IntelliJ IDEA creates a Swagger Codegen run configuration, which you can configure when you run code generation for the first time for a particular file. To modify the run configuration, open Run | Edit Configurations and select the necessary configuration, or click Edit Generation Settingsthe Edit Generation Settings button at the top of the editor when the corresponding OpenAPI specification file is open.

You can configure the following common options at the top of the Swagger Codegen run configuration:




Specify a name for the run/debug configuration to quickly identify it when editing or running the configuration, for example, from the Run popup Alt+Shift+F10.

Allow parallel run

Select to allow running multiple instances of this run configuration in parallel.

By default, it is disabled, and when you start this configuration while another instance is still running, IntelliJ IDEA suggests to stop the running instance and start another one. This is helpful when a run/debug configuration consumes a lot of resources and there is no good reason to run multiple instances.

Store as project file

Save the file with the run configuration settings to share it with other team members. The default location is .idea/runConfigurations. However, if you do not want to share the .idea directory, you can save the configuration to any other directory within the project.

By default, it is disabled, and IntelliJ IDEA stores run configuration settings in .idea/workspace.xml.

General Settings



Specification pathPath to the OpenAPI specification.
Generate files toPath to the directory for the generated files.
Generator pathPath to the generator (the executable JAR file). You can either manually specify the path to a local generator or select to use the latest available version from Maven Central.
LanguageThe target language of the generated code.
Configure generator

Provide configuration parameters that depend on the target language.

  • With .json file: Specify the path to config.json with configuration parameters.

    For example, your config.json file for Java can contain the following parameters:

    { "groupId":"", "artifactId":"MyClient", "artifactVersion":"1.2.0", "library":"feign" }
  • With properties: Specify parameters manually.

For information about the configuration parameters, see the swagger-codegen/

Advanced Settings



Custom templates pathPath to a directory with your Mustache templates.
JREJava runtime to use for running Swagger Codegen.
Show debug logsWrite debug messages to the log.

Before launch

Add tasks to perform before starting the run configuration in the specified order. For example, you can run another configuration or an external tool first.



Show this pageShow this run configuration settings dialog before starting it.
Activate tool windowOpen the Run tool window when this configuration starts. If this is disabled, to open the tool window, select View | Tool Windows | Run Alt+4.

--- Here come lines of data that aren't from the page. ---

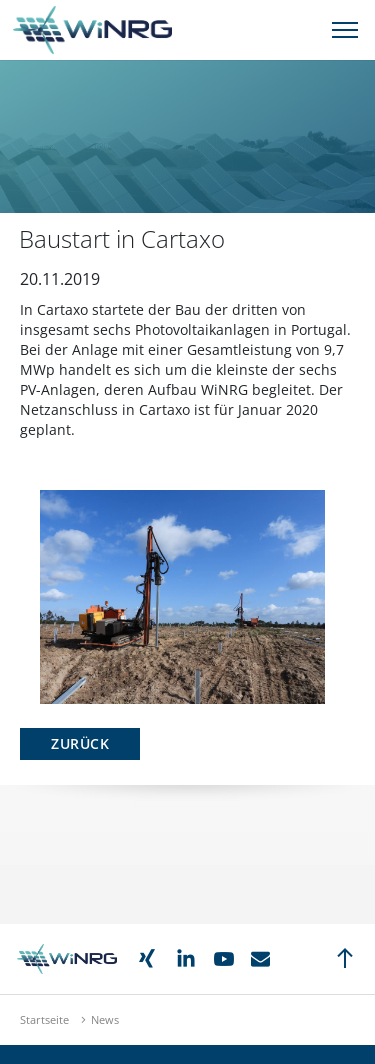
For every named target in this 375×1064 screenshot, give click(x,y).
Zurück (80, 743)
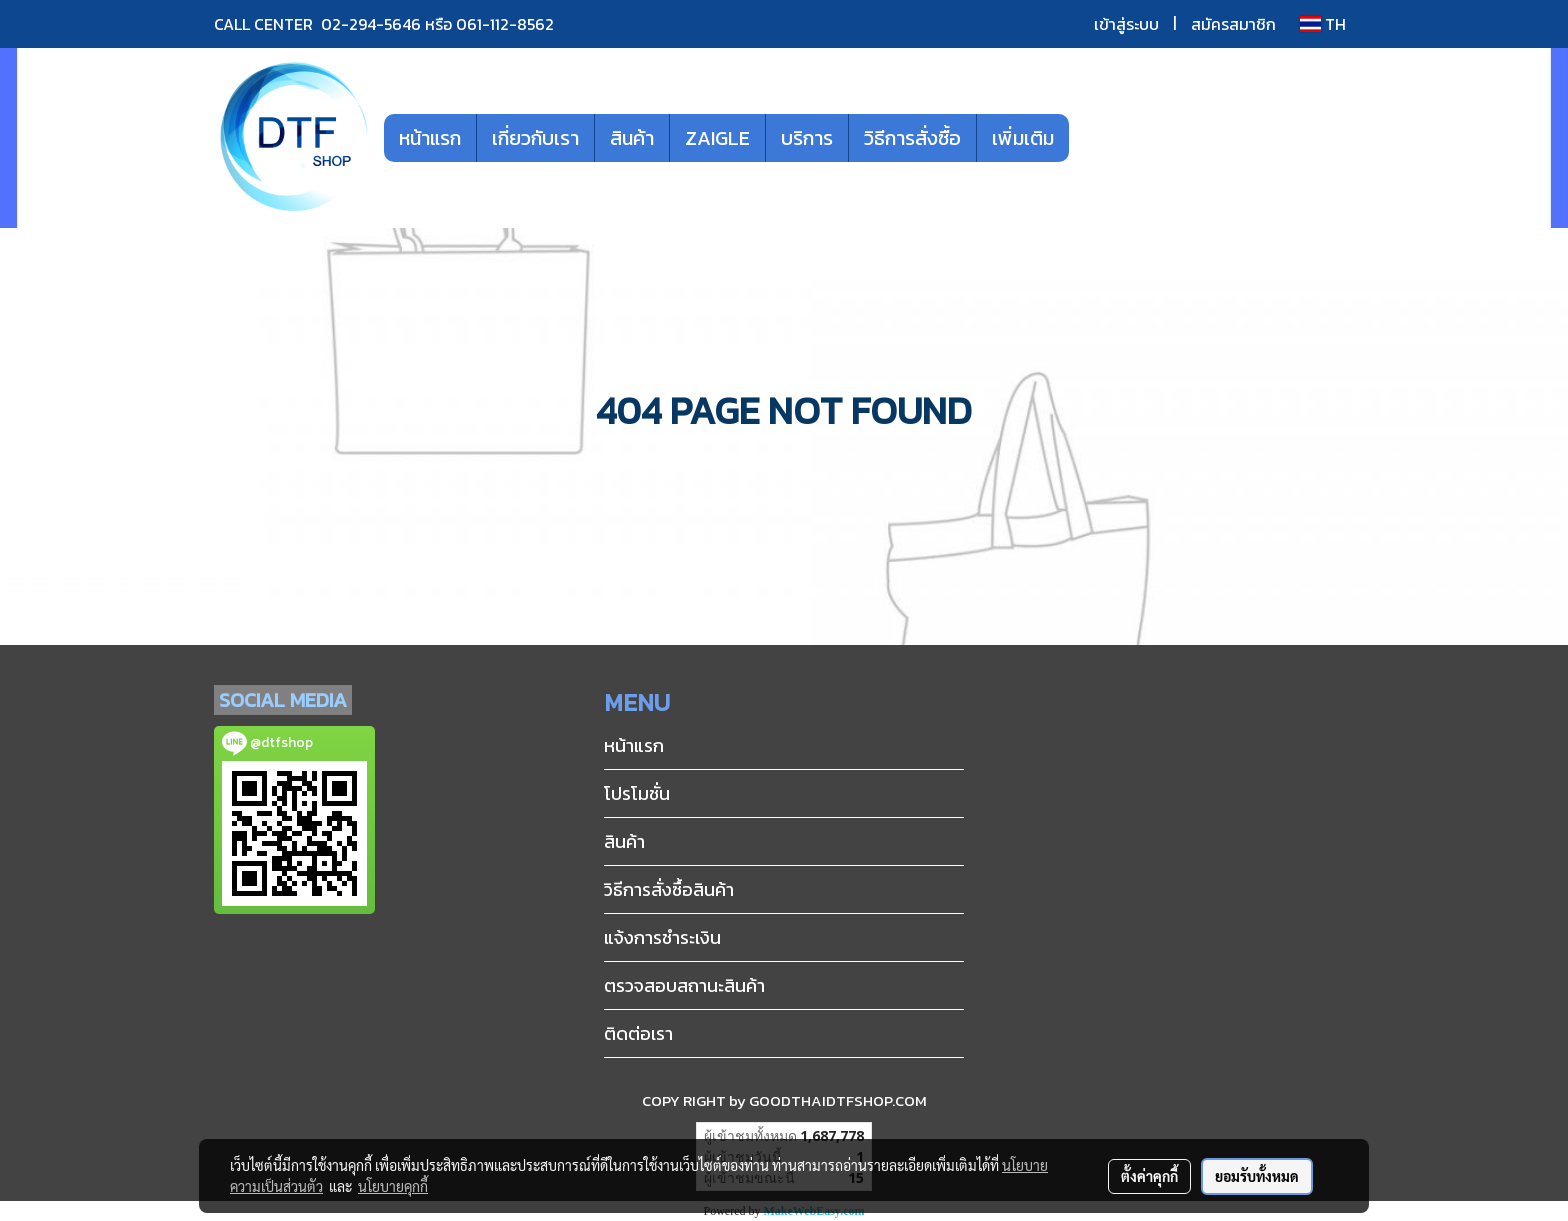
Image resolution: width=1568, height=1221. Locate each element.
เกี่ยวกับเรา (535, 138)
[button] (1099, 138)
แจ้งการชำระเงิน (662, 937)
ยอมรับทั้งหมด (1257, 1176)
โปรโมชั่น (637, 793)
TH (1323, 24)
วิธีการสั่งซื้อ (912, 138)
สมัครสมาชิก (1233, 24)
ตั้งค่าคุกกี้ (1149, 1176)
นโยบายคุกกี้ (393, 1186)
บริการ (807, 138)
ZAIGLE (717, 138)
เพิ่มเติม (1023, 138)
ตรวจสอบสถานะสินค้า (684, 985)
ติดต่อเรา (638, 1033)
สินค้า (632, 138)
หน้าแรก (430, 138)
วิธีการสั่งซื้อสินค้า (669, 889)
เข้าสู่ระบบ (1126, 24)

Test your OpenAPI specification in the HTTP client

When working with OpenAPI Specification files, you can create HTTP requests to the specified endpoints and execute them via the built-in HTTP client.

Create an HTTP request to an endpoint

  • In an OpenAPI specification file, click the Open in HTTP Client button in the editor gutter next to the endpoint definition.

IntelliJ IDEA will create a new HTTP request and save it in the generated-requests.http scratch file.

Rename an endpoint and its usages

Use the Rename refactoring to rename the defined endpoint and its usages in HTTP requests simultaneously.

  1. Do any of the following:

    • In an OpenAPI specification file, position the caret at the endpoint's definition you want to rename.

    • In an HTTP request file, position the caret at the URL path segment you want to rename.

  2. Select Refactor | Rename from the main menu or the context menu, or press Shift+F6.

  3. In the Rename dialog that opens, specify the new endpoint's name.

  4. Preview and apply changes.

IntelliJ IDEA will rename the endpoint and its usages.